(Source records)
################

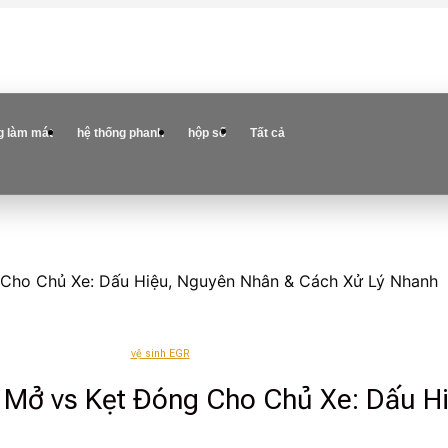
g làm mát
hệ thống phanh
hộp số
Tất cả
 Cho Chủ Xe: Dấu Hiệu, Nguyên Nhân & Cách Xử Lý Nhanh
vệ sinh EGR
t Mở vs Kẹt Đóng Cho Chủ Xe: Dấu 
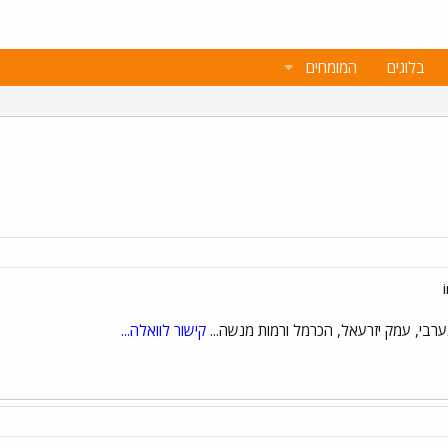
בלוגים
המומחים
ערבי, עמק יזרעאל, הכרמל ורמות מנשה...
קישור לוואלה...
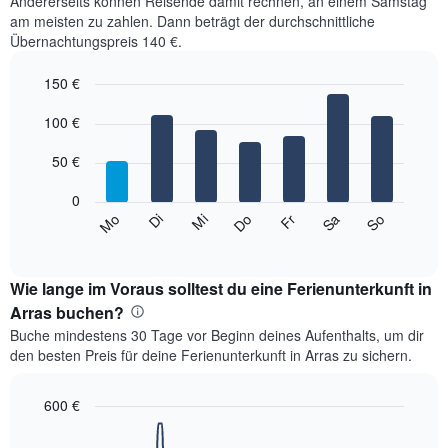
Andererseits können Reisende damit rechnen, an einem Samstag
am meisten zu zahlen. Dann beträgt der durchschnittliche
Übernachtungspreis 140 €.
150 €
Bar
Chart
graphic.
100 €
chart
with
7
50 €
bars.
0
Das
Mi
Do
Fr
Sa
So
Mo
Di
folgende
End
of
Diagramm
interactive
zeigt
chart
den
Wie lange im Voraus solltest du eine Ferienunterkunft in
durchschnittlichen
Arras buchen?
Preis
Buche mindestens 30 Tage vor Beginn deines Aufenthalts, um dir
eines
den besten Preis für deine Ferienunterkunft in Arras zu sichern.
Zimmers
für
den
600 €
jeweiligen
Line
Chart
Wochentag.
graphic.
chart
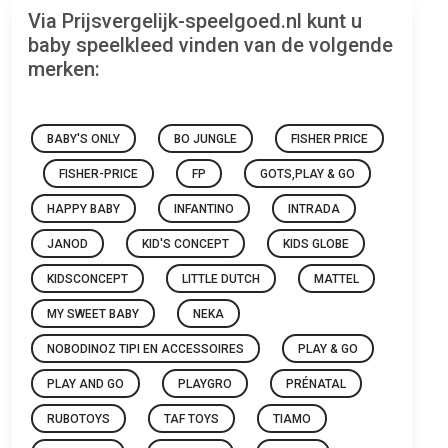
Via Prijsvergelijk-speelgoed.nl kunt u
baby speelkleed vinden van de volgende
merken:
BABY'S ONLY
BO JUNGLE
FISHER PRICE
FISHER-PRICE
FP
GOTS,PLAY & GO
HAPPY BABY
INFANTINO
INTRADA
JANOD
KID'S CONCEPT
KIDS GLOBE
KIDSCONCEPT
LITTLE DUTCH
MATTEL
MY SWEET BABY
NEKA
NOBODINOZ TIPI EN ACCESSOIRES
PLAY & GO
PLAY AND GO
PLAYGRO
PRÉNATAL
RUBOTOYS
TAF TOYS
TIAMO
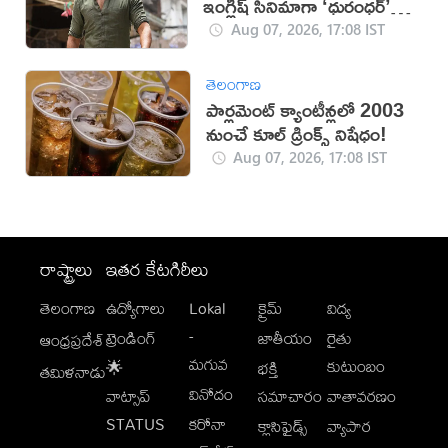
ఇంగ్లీష్ సినిమాగా ‘ధురంధర్’
రికార్డు
Aug 07, 2026, 17:08 IST
తెలంగాణ
పార్లమెంట్ క్యాంటీన్లలో 2003
నుంచే కూల్ డ్రింక్స్ నిషేధం!
Aug 07, 2026, 17:08 IST
రాష్ట్రాలు
ఇతర కేటగిరీలు
తెలంగాణ
ఉద్యోగాలు
Lokal
క్రైమ్
విద్య
-
ట్రెండింగ్
జాతీయం
రైతు
ఆంధ్రప్రదేశ్
మగువ
కుటుంబం
🌟
భక్తి
తమిళనాడు
వినోదం
వాట్సాప్
సమాచారం
వాతావరణం
STATUS
కరోనా
క్లాసిఫైడ్స్
వ్యాపార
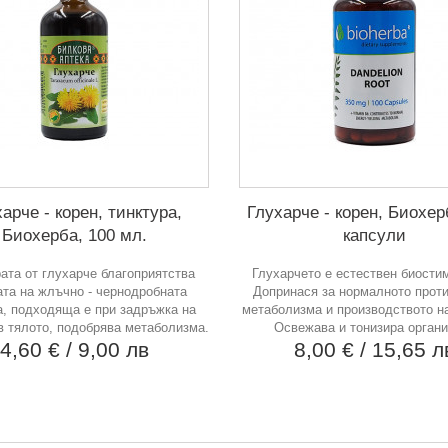
арче - корен, тинктура,
Глухарче - корен, Биохер
Биохерба, 100 мл.
капсули
ата от глухарче благоприятства
Глухарчето е естествен биости
ата на жлъчно - чернодробната
Допринася за нормалното проти
, подходяща е при задръжка на
метаболизма и производството на
в тялото, подобрява метаболизма.
Освежава и тонизира органи
4,60 €
/ 9,00 лв
8,00 €
/ 15,65 л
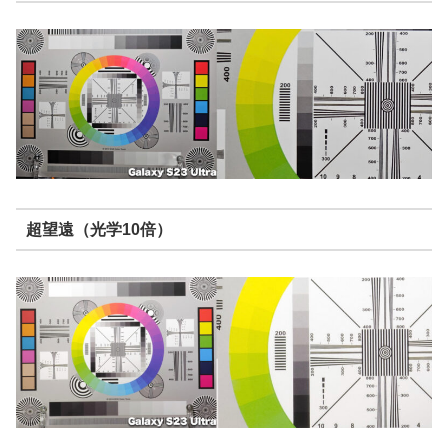
超望遠（光学10倍）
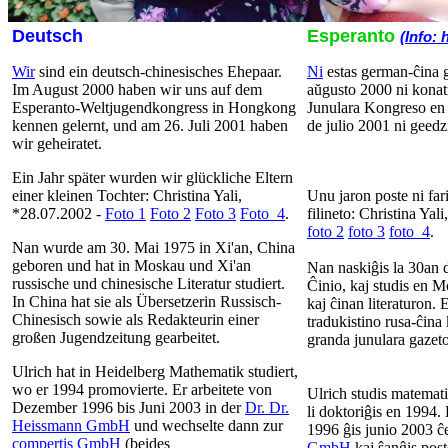
Deutsch
Esperanto
(Info: 
Wir
sind ein deutsch-chinesisches Ehepaar.
Ni
estas german-ĉina 
Im August 2000 haben wir uns auf dem
aŭgusto 2000 ni konati
Esperanto-Weltjugendkongress in Hongkong
Junulara Kongreso en
kennen gelernt, und am 26. Juli 2001 haben
de julio 2001 ni geedz
wir geheiratet.
Ein Jahr später wurden wir glückliche Eltern
einer kleinen Tochter: Christina Yali,
Unu jaron poste ni fari
*28.07.2002 -
Foto 1
Foto 2
Foto 3
Foto_4
.
filineto: Christina Yal
foto 2
foto 3
foto_4
.
Nan wurde am 30. Mai 1975 in Xi'an, China
geboren und hat in Moskau und Xi'an
Nan naskiĝis la 30an 
russische und chinesische Literatur studiert.
Ĉinio, kaj studis en 
In China hat sie als Übersetzerin Russisch-
kaj ĉinan literaturon. 
Chinesisch sowie als Redakteurin einer
tradukistino rusa-ĉina 
großen Jugendzeitung gearbeitet.
granda junulara gazet
Ulrich hat in Heidelberg Mathematik studiert,
wo er 1994 promovierte. Er arbeitete von
Ulrich studis matemat
Dezember 1996 bis Juni 2003 in der
Dr. Dr.
li doktoriĝis en 1994.
Heissmann GmbH
und wechselte dann zur
1996 ĝis junio 2003 
compertis GmbH
(beides
GmbH
kaj ŝanĝis post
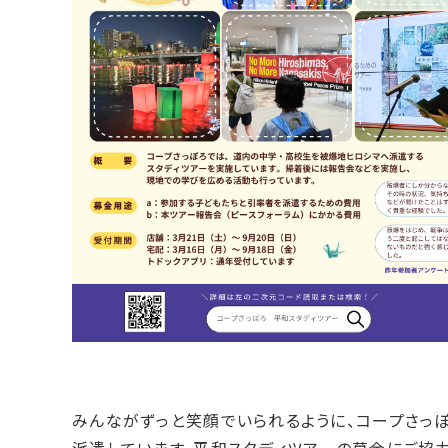
みんながずっと笑顔でいられるように、コープさっ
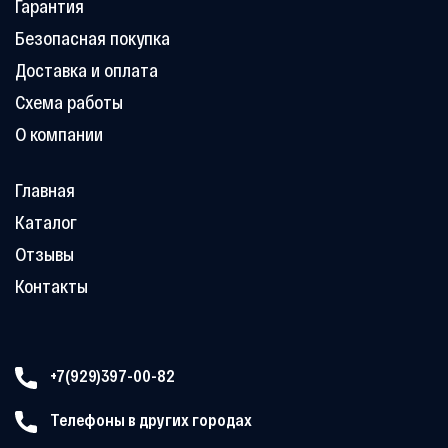
Гарантия
Безопасная покупка
Доставка и оплата
Схема работы
О компании
Главная
Каталог
Отзывы
Контакты
+7(929)397-00-82
Телефоны в других городах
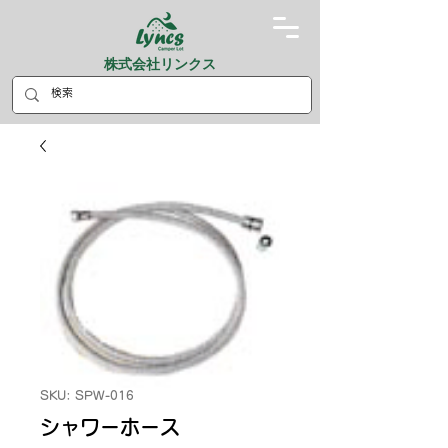
株式会社リンクス
SKU: SPW-016
シャワーホース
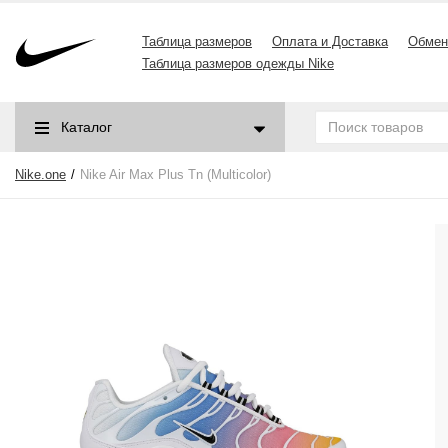
Таблица размеров
Оплата и Доставка
Обмен
Таблица размеров одежды Nike
Каталог
Nike.one
Nike Air Max Plus Tn (Multicolor)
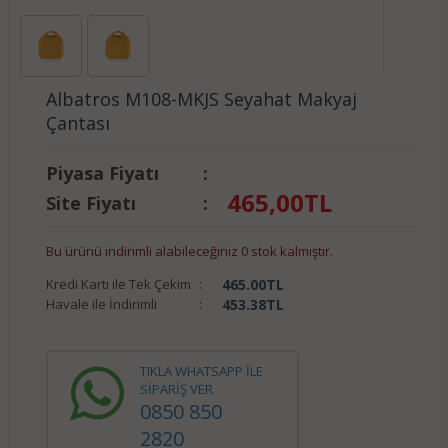
Albatros M108-MKJS Seyahat Makyaj
Çantası
Piyasa Fiyatı
:
465,00
TL
Site Fiyatı
:
Bu ürünü indirimli alabileceğiniz 0 stok kalmıştır.
Kredi Kartı ile Tek Çekim
:
465.00
TL
Havale ile İndirimli
:
453.38
TL
TIKLA WHATSAPP İLE
SİPARİŞ VER
0850 850
2820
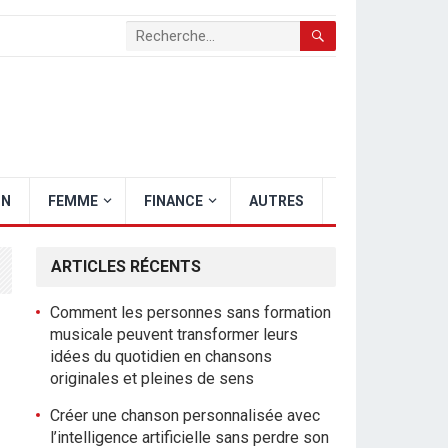
ON
FEMME
FINANCE
AUTRES
ARTICLES RÉCENTS
Comment les personnes sans formation
musicale peuvent transformer leurs
idées du quotidien en chansons
originales et pleines de sens
Créer une chanson personnalisée avec
l’intelligence artificielle sans perdre son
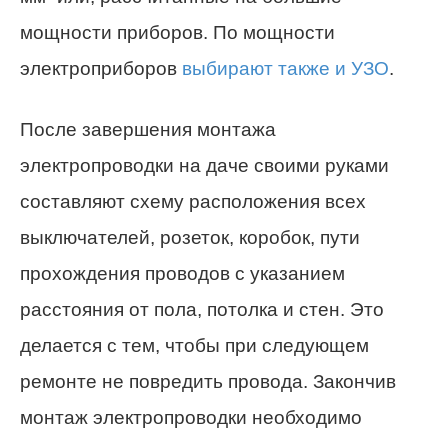
мощности приборов. По мощности
электроприборов
выбирают также и УЗО
.
После завершения монтажа
электропроводки на даче своими руками
составляют схему расположения всех
выключателей, розеток, коробок, пути
прохождения проводов с указанием
расстояния от пола, потолка и стен. Это
делается с тем, чтобы при следующем
ремонте не повредить провода. Закончив
монтаж электропроводки необходимо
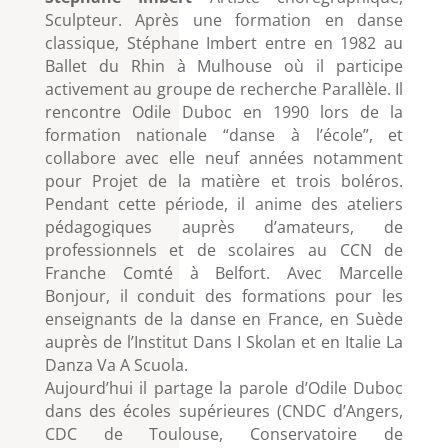
Sculpteur. Après une formation en danse
classique, Stéphane Imbert entre en 1982 au
Ballet du Rhin à Mulhouse où il participe
activement au groupe de recherche Parallèle. Il
rencontre Odile Duboc en 1990 lors de la
formation nationale “danse à l’école”, et
collabore avec elle neuf années notamment
pour Projet de la matière et trois boléros.
Pendant cette période, il anime des ateliers
pédagogiques auprès d’amateurs, de
professionnels et de scolaires au CCN de
Franche Comté à Belfort. Avec Marcelle
Bonjour, il conduit des formations pour les
enseignants de la danse en France, en Suède
auprès de l’Institut Dans I Skolan et en Italie La
Danza Va A Scuola.
Aujourd’hui il partage la parole d’Odile Duboc
dans des écoles supérieures (CNDC d’Angers,
CDC de Toulouse, Conservatoire de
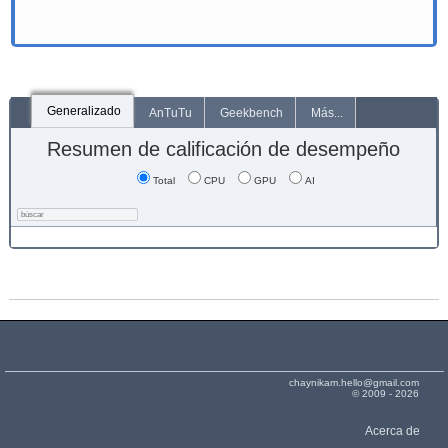
Generalizado
AnTuTu
Geekbench
Más...
Resumen de calificación de desempeño
Total
CPU
GPU
AI
chaynikam.hello@gmail.com
© 2009 - 2026
Acerca de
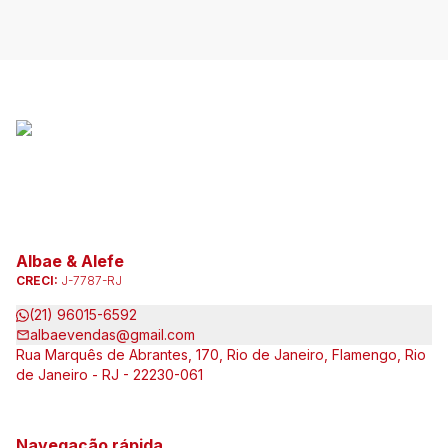
Albae & Alefe
CRECI:
J-7787-RJ
(21) 96015-6592
albaevendas@gmail.com
Rua Marquês de Abrantes, 170, Rio de Janeiro, Flamengo, Rio
de Janeiro - RJ - 22230-061
Navegação rápida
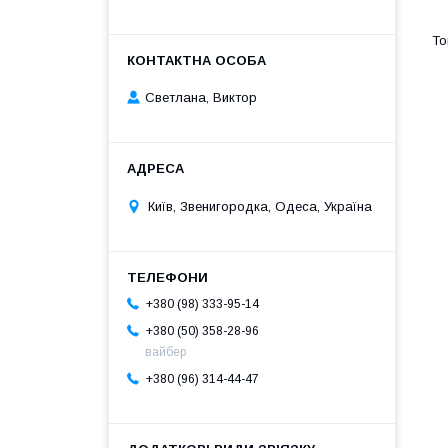
Светлана, Виктор
Київ, Звенигородка, Одеса, Україна
+380 (98) 333-95-14
+380 (50) 358-28-96
вайбер
+380 (96) 314-44-47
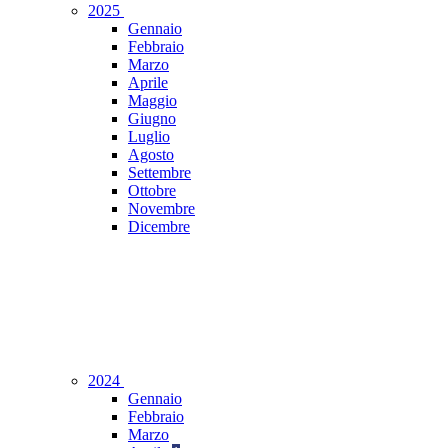
2025
Gennaio
Febbraio
Marzo
Aprile
Maggio
Giugno
Luglio
Agosto
Settembre
Ottobre
Novembre
Dicembre
2024
Gennaio
Febbraio
Marzo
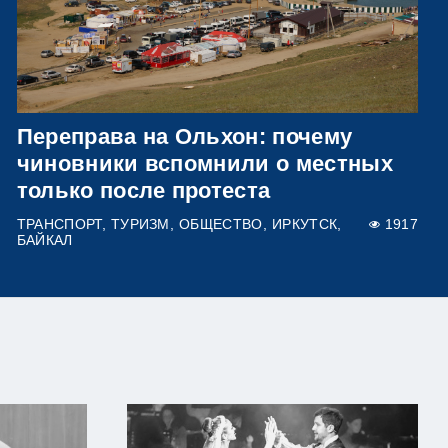
Переправа на Ольхон: почему
чиновники вспомнили о местных
только после протеста
ТРАНСПОРТ
ТУРИЗМ
ОБЩЕСТВО
ИРКУТСК
1917
БАЙКАЛ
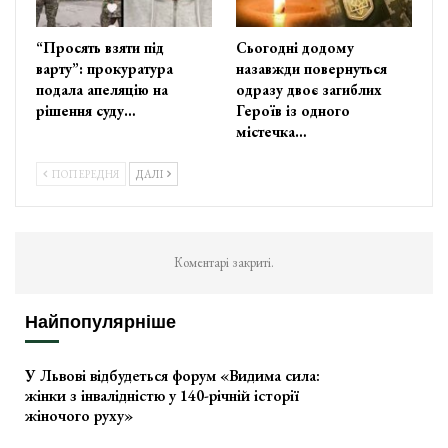
“Просять взяти під
Сьогодні додому
варту”: прокуратура
назавжди повернуться
подала апеляцію на
одразу двоє загиблих
рішення суду…
Героїв із одного
містечка…
ПОПЕРЕДНЯ
ДАЛІ
Коментарі закриті.
Найпопулярніше
У Львові відбудеться форум «Видима сила:
жінки з інвалідністю у 140-річній історії
жіночого руху»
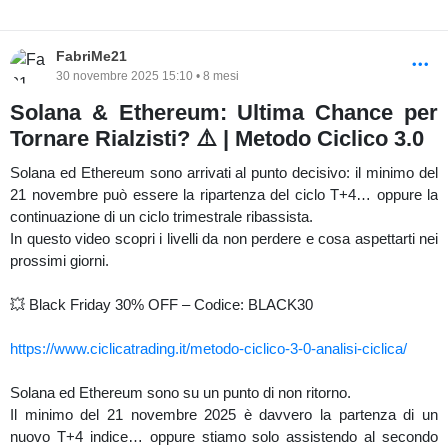
FabriMe21
30 novembre 2025 15:10 • 8 mesi
Solana & Ethereum: Ultima Chance per
Tornare Rialzisti? ⚠️ | Metodo Ciclico 3.0
Solana ed Ethereum sono arrivati al punto decisivo: il minimo del
21 novembre può essere la ripartenza del ciclo T+4… oppure la
continuazione di un ciclo trimestrale ribassista.
In questo video scopri i livelli da non perdere e cosa aspettarti nei
prossimi giorni.
💥 Black Friday 30% OFF – Codice: BLACK30
https://www.ciclicatrading.it/metodo-ciclico-3-0-analisi-ciclica/
Solana ed Ethereum sono su un punto di non ritorno.
Il minimo del 21 novembre 2025 è davvero la partenza di un
nuovo T+4 indice… oppure stiamo solo assistendo al secondo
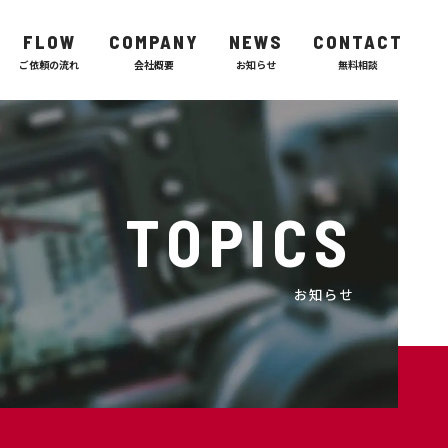
FLOW
COMPANY
NEWS
CONTACT
TOPICS
お知らせ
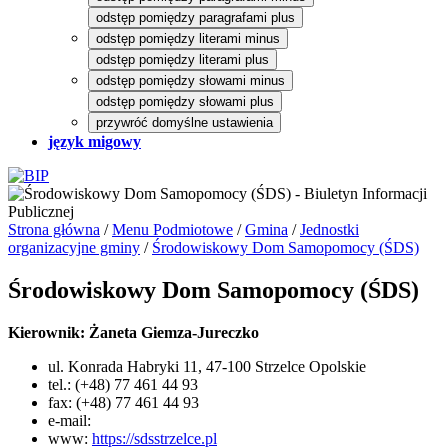
odstęp pomiędzy paragrafami plus
odstęp pomiędzy literami minus
odstęp pomiędzy literami plus
odstęp pomiędzy słowami minus
odstęp pomiędzy słowami plus
przywróć domyślne ustawienia
język migowy
Strona główna
/
Menu Podmiotowe
/
Gmina
/
Jednostki
organizacyjne gminy
/
Środowiskowy Dom Samopomocy (ŚDS)
Środowiskowy Dom Samopomocy (ŚDS)
Kierownik: Żaneta Giemza-Jureczko
ul. Konrada Habryki 11, 47-100 Strzelce Opolskie
tel.: (+48) 77 461 44 93
fax: (+48) 77 461 44 93
e-mail:
www:
https://sdsstrzelce.pl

################

== Requirement ==
From the entries above, return each line with the word "pomiędzy" in it.

== Answer for the task ==
odstęp pomiędzy paragrafami plus
odstęp pomiędzy literami minus
odstęp pomiędzy literami plus
odstęp pomiędzy słowami minus
odstęp pomiędzy słowami plus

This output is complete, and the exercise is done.